Aim of the exercise —
For this exercise, please find the lines in the entries that include the word "جهان" and copy them.

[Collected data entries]
+ + + + + + +

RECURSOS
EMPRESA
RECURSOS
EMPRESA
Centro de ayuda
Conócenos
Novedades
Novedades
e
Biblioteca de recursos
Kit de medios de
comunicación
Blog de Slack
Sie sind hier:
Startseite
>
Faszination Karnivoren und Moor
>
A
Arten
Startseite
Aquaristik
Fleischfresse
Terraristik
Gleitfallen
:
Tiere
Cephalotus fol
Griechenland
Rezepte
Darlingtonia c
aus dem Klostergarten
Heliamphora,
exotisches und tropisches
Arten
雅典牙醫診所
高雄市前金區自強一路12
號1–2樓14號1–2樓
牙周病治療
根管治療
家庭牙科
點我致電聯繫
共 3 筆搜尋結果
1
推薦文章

+ + + + + + +

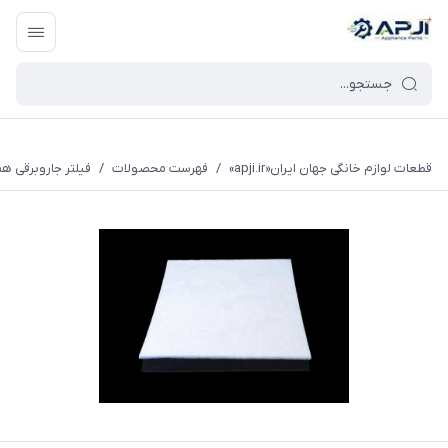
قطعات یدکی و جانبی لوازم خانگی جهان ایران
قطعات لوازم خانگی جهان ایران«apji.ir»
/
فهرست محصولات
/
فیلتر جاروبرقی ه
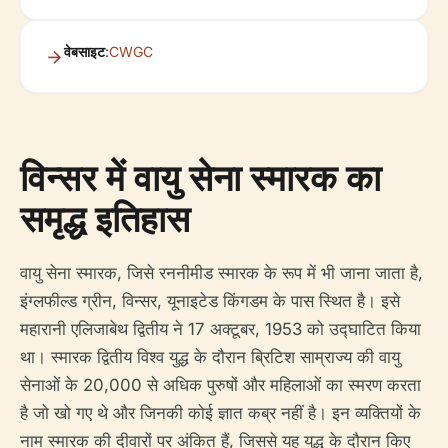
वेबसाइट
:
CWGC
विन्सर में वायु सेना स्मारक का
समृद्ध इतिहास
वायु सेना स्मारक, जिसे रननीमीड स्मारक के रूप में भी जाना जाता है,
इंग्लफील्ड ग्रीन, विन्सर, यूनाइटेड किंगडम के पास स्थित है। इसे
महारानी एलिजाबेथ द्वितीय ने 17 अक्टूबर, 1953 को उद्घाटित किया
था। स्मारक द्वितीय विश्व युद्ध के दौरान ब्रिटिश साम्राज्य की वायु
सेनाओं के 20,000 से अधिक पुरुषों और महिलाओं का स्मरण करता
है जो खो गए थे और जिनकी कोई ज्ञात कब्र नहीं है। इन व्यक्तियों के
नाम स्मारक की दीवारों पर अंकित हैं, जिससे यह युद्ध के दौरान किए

+ + + + + + +

Solution to the exercise —
قطعات یدکی و جانبی لوازم خانگی جهان ایران
قطعات لوازم خانگی جهان ایران«apji.ir»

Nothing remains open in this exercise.